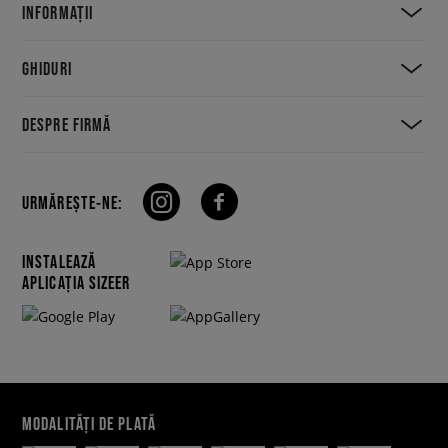
INFORMAȚII
GHIDURI
DESPRE FIRMĂ
URMĂREȘTE-NE:
INSTALEAZĂ
APLICAȚIA SIZEER
MODALITĂȚI DE PLATĂ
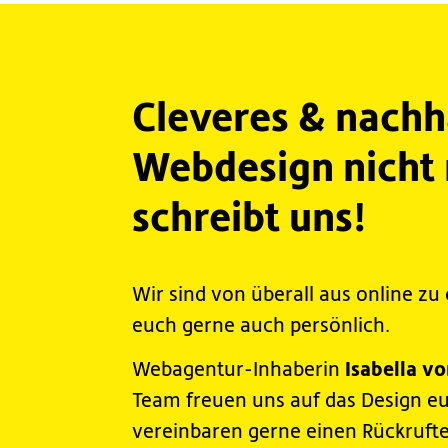
Cleveres & nachh
Webdesign nicht n
schreibt uns!
Wir sind von überall aus online zu e
euch gerne auch persönlich.
Isabella v
Webagentur-Inhaberin
Team freuen uns auf das Design e
vereinbaren gerne einen Rückruft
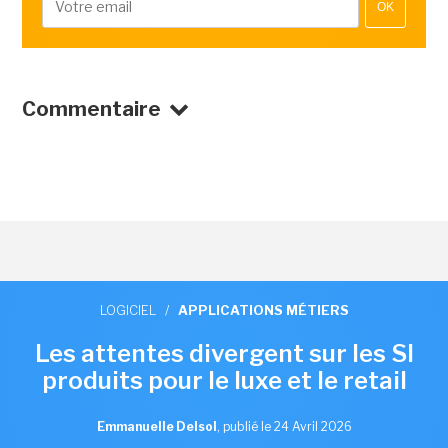
OK
Commentaire
LOGICIEL
/
APPLICATIONS MÉTIERS
Les attentes divergent sur les SI
produits pour le luxe et le retail
Emmanuelle Delsol
,
publié le 24 Avril 2026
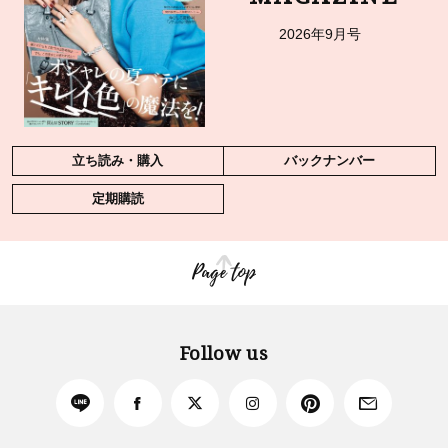
2026年9月号
立ち読み・購入
バックナンバー
定期購読
Page top
Follow us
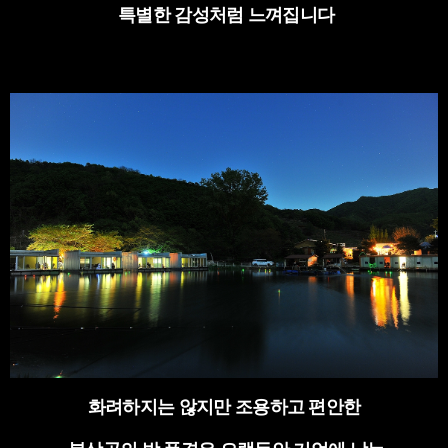
특별한 감성처럼 느껴집니다
화려하지는 않지만 조용하고 편안한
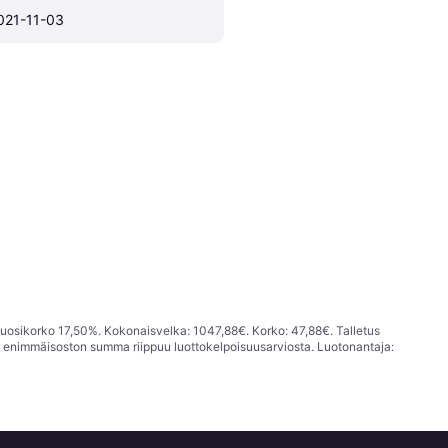
021-11-03
vuosikorko 17,50%. Kokonaisvelka: 1047,88€. Korko: 47,88€. Talletus
; enimmäisoston summa riippuu luottokelpoisuusarviosta. Luotonantaja:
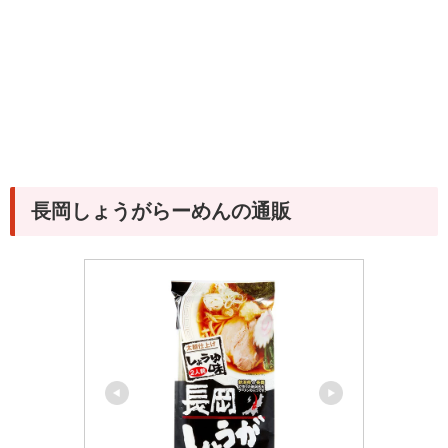
長岡しょうがらーめんの通販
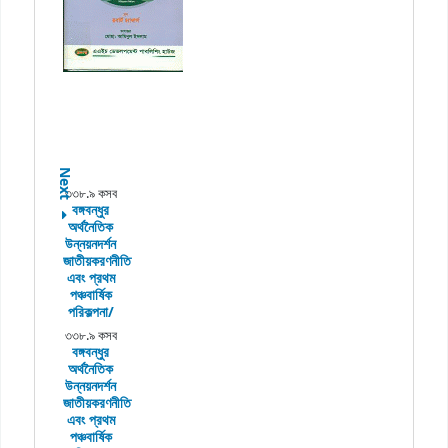
Next
৩৩৮.৯ কসব
বঙ্গবন্ধুর
অর্থনৈতিক
উন্নয়নদর্শন
জাতীয়করণনীতি
এবং প্রথম
পঞ্চবার্ষিক
পরিকল্পনা/
৩৩৮.৯ কসব
বঙ্গবন্ধুর
অর্থনৈতিক
উন্নয়নদর্শন
জাতীয়করণনীতি
এবং প্রথম
পঞ্চবার্ষিক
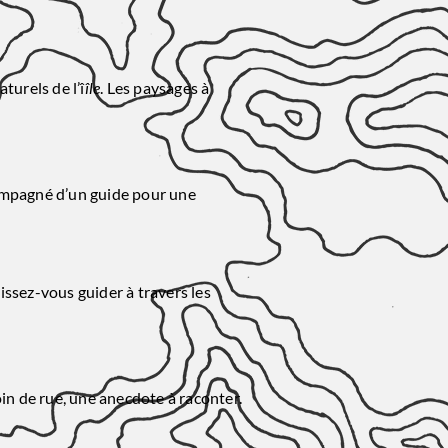
urels de l’î
île
. Les paysages à
ompagné d’un guide pour une
issez-vous guider à travers les
oin de rue, une anecdote à raconter.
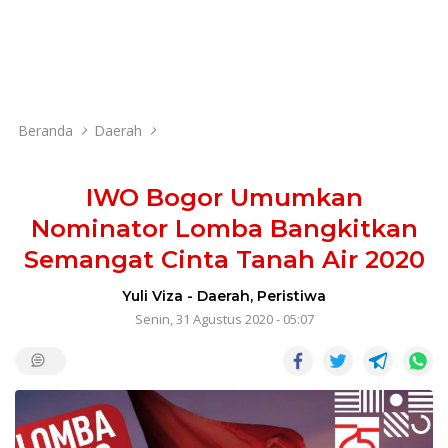
Beranda
Daerah
IWO Bogor Umumkan
Nominator Lomba Bangkitkan
Semangat Cinta Tanah Air 2020
Yuli Viza
-
Daerah
,
Peristiwa
Senin, 31 Agustus 2020 - 05:07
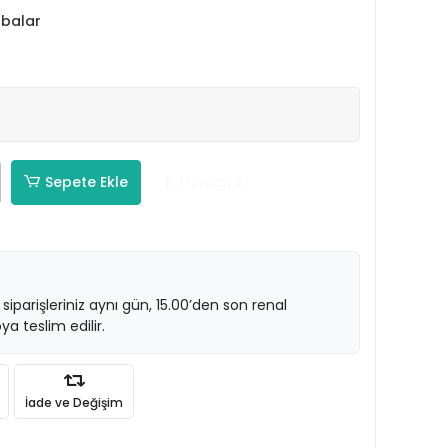
abalar
Sepete Ekle
Hemen Al
 siparişleriniz aynı gün, 15.00’den son renal
ya teslim edilir.
İade ve Değişim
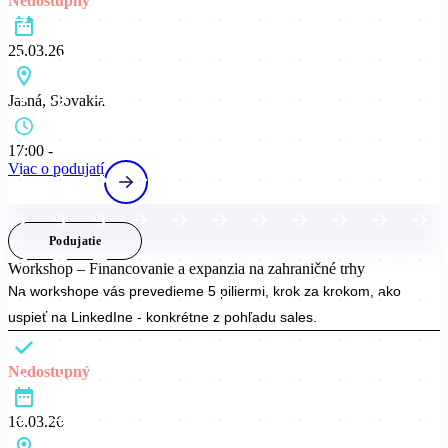
Nedostupný
25.03.26
Jasná, Slovakia
17:00 -
Viac o podujatí
Podujatie
Workshop – Financovanie a expanzia na zahraničné trhy
Na workshope vás prevedieme 5 piliermi, krok za krokom, ako
uspieť na LinkedIne - konkrétne z pohľadu sales.
Nedostupný
16.03.26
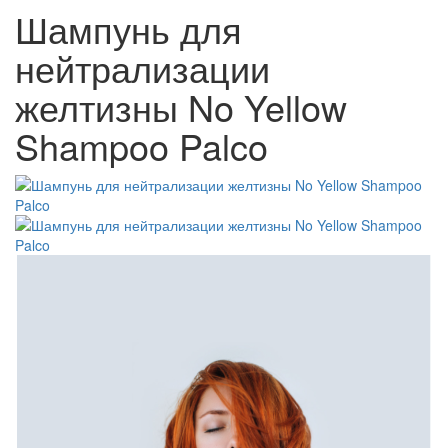
Шампунь для
нейтрализации
желтизны No Yellow
Shampoo Palco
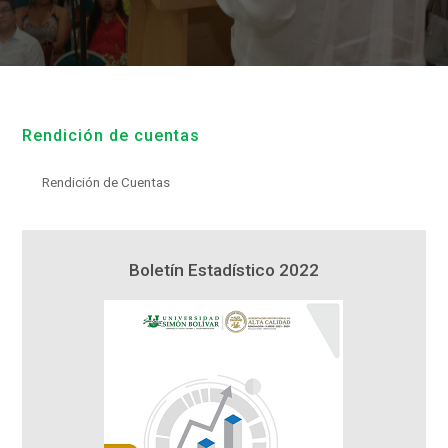
Rendición de cuentas
Rendición de Cuentas
1
Boletín Estadístico 2022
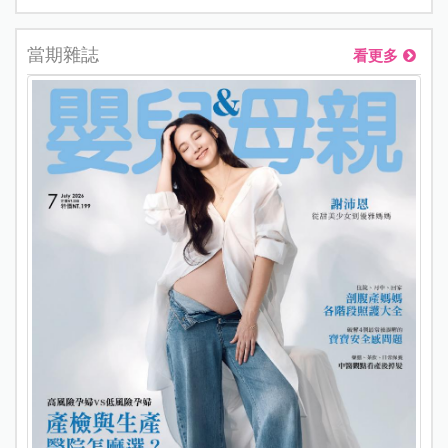
當期雜誌
看更多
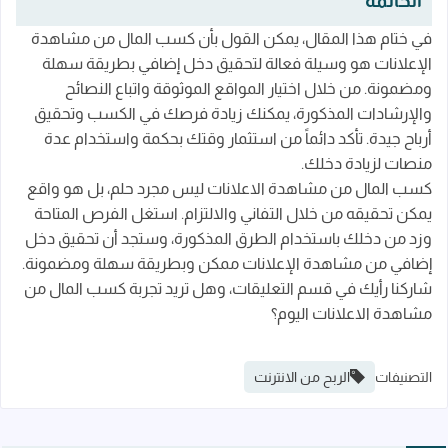
الخاتمة
في ختام هذا المقال، يمكن القول بأن كسب المال من مشاهدة
الإعلانات هو وسيلة فعالة لتحقيق دخل إضافي بطريقة سهلة
ومضمونة. من خلال اختيار المواقع الموثوقة واتباع النصائح
والإرشادات المذكورة، يمكنك زيادة فرصك في الكسب وتحقيق
أرباح جيدة. تأكد دائماً من استثمار وقتك بحكمة واستخدام عدة
منصات لزيادة دخلك.
كسب المال من مشاهدة الاعلانات ليس مجرد حلم، بل هو واقع
يمكن تحقيقه من خلال التفاني والالتزام. استغل الفرص المتاحة
وزد من دخلك باستخدام الطرق المذكورة، وستجد أن تحقيق دخل
إضافي من مشاهدة الإعلانات ممكن وبطريقة سهلة ومضمونة.
شاركنا رأيك في قسم التعليقات، وهل تريد تجربة كسب المال من
مشاهدة الاعلانات اليوم؟
التصنيفات
الربح من الانترنت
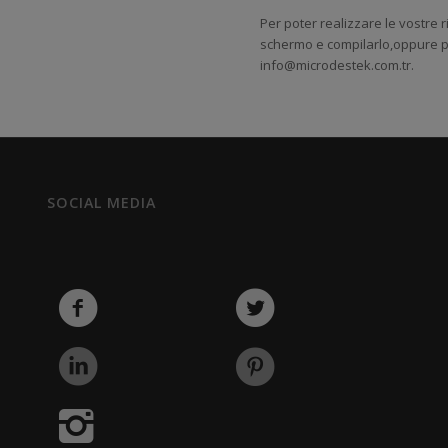
Per poter realizzare le vostre r
schermo e compilarlo,oppure po
info@microdestek.com.tr.
SOCIAL MEDIA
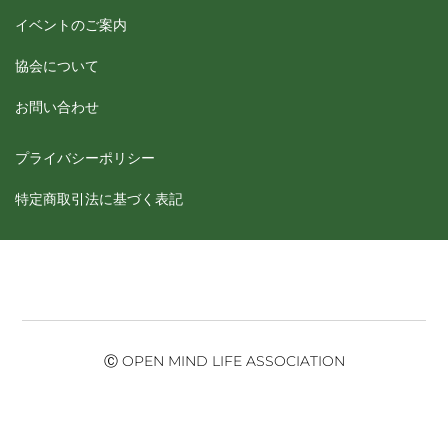
イベントのご案内
協会について
お問い合わせ
プライバシーポリシー
特定商取引法に基づく表記
Ⓒ OPEN MIND LIFE ASSOCIATION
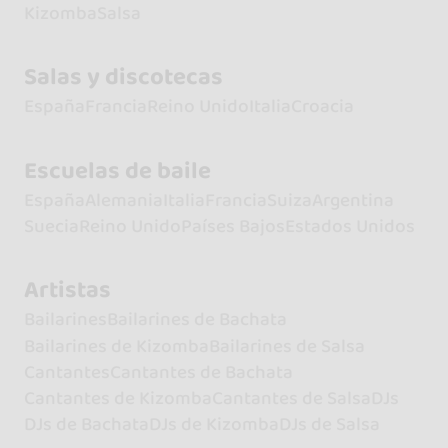
Kizomba
Salsa
Salas y discotecas
España
Francia
Reino Unido
Italia
Croacia
Escuelas de baile
España
Alemania
Italia
Francia
Suiza
Argentina
Suecia
Reino Unido
Países Bajos
Estados Unidos
Artistas
Bailarines
Bailarines de Bachata
Bailarines de Kizomba
Bailarines de Salsa
Cantantes
Cantantes de Bachata
Cantantes de Kizomba
Cantantes de Salsa
DJs
DJs de Bachata
DJs de Kizomba
DJs de Salsa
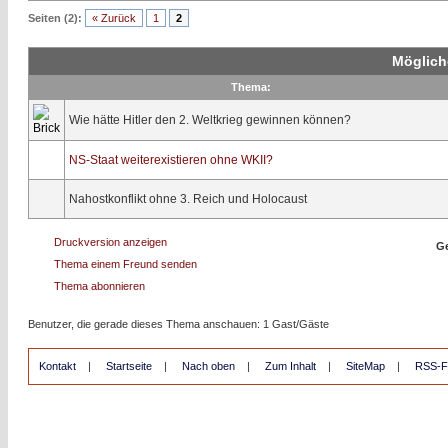
Seiten (2):
« Zurück
1
2
Möglich
Thema:
Wie hätte Hitler den 2. Weltkrieg gewinnen können?
NS-Staat weiterexistieren ohne WKII?
Nahostkonflikt ohne 3. Reich und Holocaust
Druckversion anzeigen
Ge
Thema einem Freund senden
Thema abonnieren
Benutzer, die gerade dieses Thema anschauen: 1 Gast/Gäste
Kontakt
|
Startseite
|
Nach oben
|
Zum Inhalt
|
SiteMap
|
RSS-F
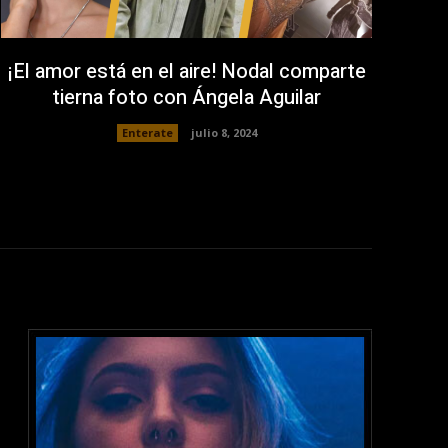
¡El amor está en el aire! Nodal comparte
tierna foto con Ángela Aguilar
Enterate
julio 8, 2024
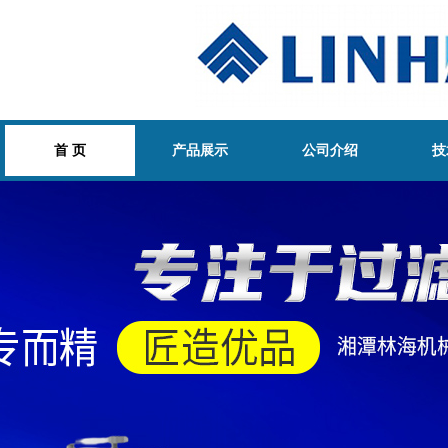
首 页
产品展示
公司介绍
技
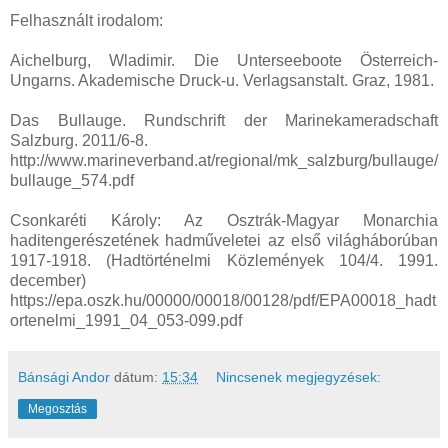
Felhasznált irodalom:
Aichelburg, Wladimir. Die Unterseeboote Österreich-
Ungarns. Akademische Druck-u. Verlagsanstalt. Graz, 1981.
Das Bullauge. Rundschrift der Marinekameradschaft
Salzburg. 2011/6-8.
http://www.marineverband.at/regional/mk_salzburg/bullauge/
bullauge_574.pdf
Csonkaréti Károly: Az Osztrák-Magyar Monarchia
haditengerészetének hadműveletei az első világháborúban
1917-1918. (Hadtörténelmi Közlemények 104/4. 1991.
december)
https://epa.oszk.hu/00000/00018/00128/pdf/EPA00018_hadt
ortenelmi_1991_04_053-099.pdf
Bánsági Andor
dátum:
15:34
Nincsenek megjegyzések:
Megosztás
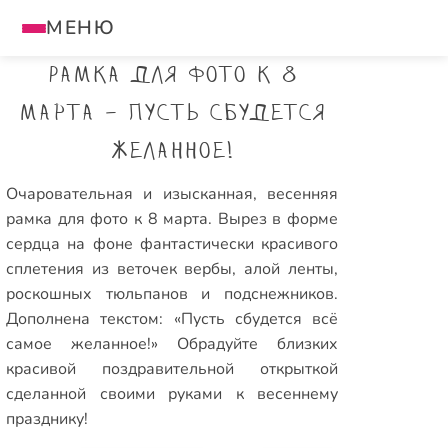
МЕНЮ
Рамка для фото к 8
марта - Пусть сбудется
желанное!
Очаровательная и изысканная, весенняя
рамка для фото к 8 марта. Вырез в форме
сердца на фоне фантастически красивого
сплетения из веточек вербы, алой ленты,
роскошных тюльпанов и подснежников.
Дополнена текстом: «Пусть сбудется всё
самое желанное!» Обрадуйте близких
красивой поздравительной открыткой
сделанной своими руками к весеннему
празднику!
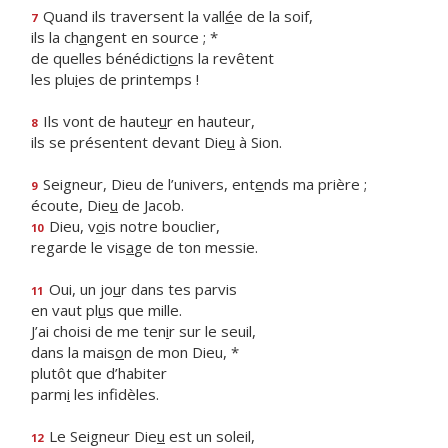
Quand ils traversent la vall
é
e de la soif,
7
ils la ch
a
ngent en source ; *
de quelles bénédicti
o
ns la revêtent
les plu
i
es de printemps !
Ils vont de haute
u
r en hauteur,
8
ils se présentent devant Die
u
à Sion.
Seigneur, Dieu de l’univers, ent
e
nds ma prière ;
9
écoute, Die
u
de Jacob.
Dieu, v
o
is notre bouclier,
10
regarde le vis
a
ge de ton messie.
Oui, un jo
u
r dans tes parvis
11
en vaut pl
u
s que mille.
J’ai choisi de me ten
i
r sur le seuil,
dans la mais
o
n de mon Dieu, *
plutôt que d’habiter
parm
i
les infidèles.
Le Seigneur Die
u
est un soleil,
12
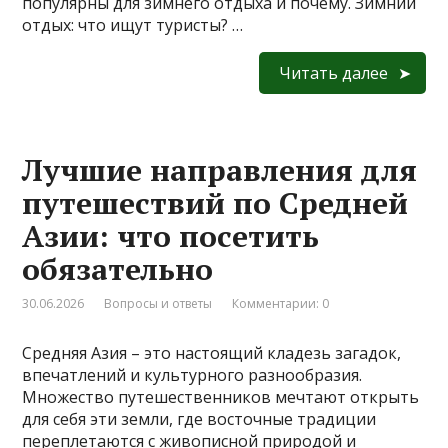
популярны для зимнего отдыха и почему. Зимний
отдых: что ищут туристы? …
Читать далее
Лучшие направления для
путешествий по Средней
Азии: что посетить
обязательно
30.06.2026
Вопросы и ответы
Комментарии: 0
Средняя Азия – это настоящий кладезь загадок,
впечатлений и культурного разнообразия.
Множество путешественников мечтают открыть
для себя эти земли, где восточные традиции
переплетаются с живописной природой и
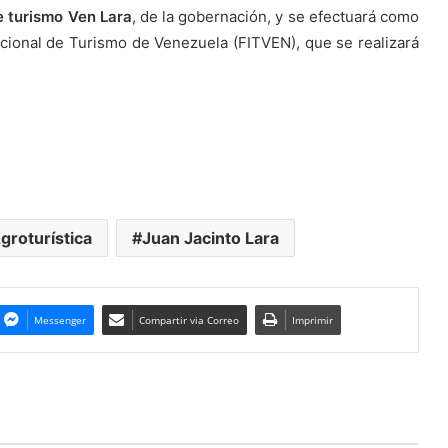
e turismo Ven Lara
, de la gobernación, y se efectuará como
nacional de Turismo de Venezuela (FITVEN), que se realizará
Agroturística
Juan Jacinto Lara
Messenger
Compartir via Correo
Imprimir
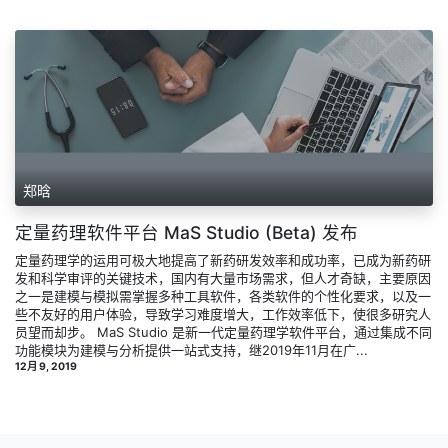
郑晗
定量药理软件平台 MaS Studio (Beta) 发布
定量药理学的运用可极大地提高了新药研发效率和成功率，已成为新药研
发和科学审评的关键技术，国内有大量市场需求，但人才奇缺，主要原因
之一是建模与模拟需掌握多种工具软件，各类软件的个性化要求，以及一
些不友好的用户体验，导致学习难度增大，工作效率低下，使很多研究人
员望而却步。 MaS Studio 是新一代定量药理学软件平台，通过集成不同
功能模块为建模与分析提供一站式支持，继2019年11月在广...
12月 9, 2019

==============================

[TASK DIRECTIONS] Write out each line of the data above exactly, starting at the top and finishing with the line containing "Workshop – Financovanie"; omit the pictures.

[WRITTEN RESPONSE]
INFORMAȚII
GHIDURI
DESPRE FIRMĂ
URMĂREȘTE-NE:
INSTALEAZĂ
APLICAȚIA SIZEER
MODALITĂȚI DE PLATĂ
Cleveres & nachh
Webdesign nicht n
schreibt uns!
Wir sind von überall aus online zu e
euch gerne auch persönlich.
Isabella v
Webagentur-Inhaberin
Team freuen uns auf das Design e
vereinbaren gerne einen Rückruft
OK
Commentaire
LOGICIEL
/
APPLICATIONS MÉTIERS
Les attentes divergent sur les SI
produits pour le luxe et le retail
Emmanuelle Delsol
,
publié le 24 Avril 2026
2026年9月号
立ち読み・購入
バックナンバー
定期購読
Page top
Follow us
특별한 감성처럼 느껴집니다
화려하지는 않지만 조용하고 편안한
021-11-03
vuosikorko 17,50%. Kokonaisvelka: 1047,88€. Korko: 47,88€. Talletus
; enimmäisoston summa riippuu luottokelpoisuusarviosta. Luotonantaja:
長岡しょうがらーめんの通販
Next
৩৩৮.৯ কসব
বঙ্গবন্ধুর
অর্থনৈতিক
উন্নয়নদর্শন
জাতীয়করণনীতি
এবং প্রথম
পঞ্চবার্ষিক
পরিকল্পনা/
৩৩৮.৯ কসব
বঙ্গবন্ধুর
অর্থনৈতিক
উন্নয়নদর্শন
জাতীয়করণনীতি
এবং প্রথম
পঞ্চবার্ষিক
urels de l’î
île
. Les paysages à
ompagné d’un guide pour une
issez-vous guider à travers les
oin de rue, une anecdote à raconter.
Beranda
Daerah
IWO Bogor Umumkan
Nominator Lomba Bangkitkan
Semangat Cinta Tanah Air 2020
Yuli Viza
-
Daerah
,
Peristiwa
Senin, 31 Agustus 2020 - 05:07
abalar
Sepete Ekle
Hemen Al
 siparişleriniz aynı gün, 15.00’den son renal
ya teslim edilir.
İade ve Değişim
Nedostupný
25.03.26
Jasná, Slovakia
17:00 -
Viac o podujatí
Podujatie
Workshop – Financovanie a expanzia na zahraničné trhy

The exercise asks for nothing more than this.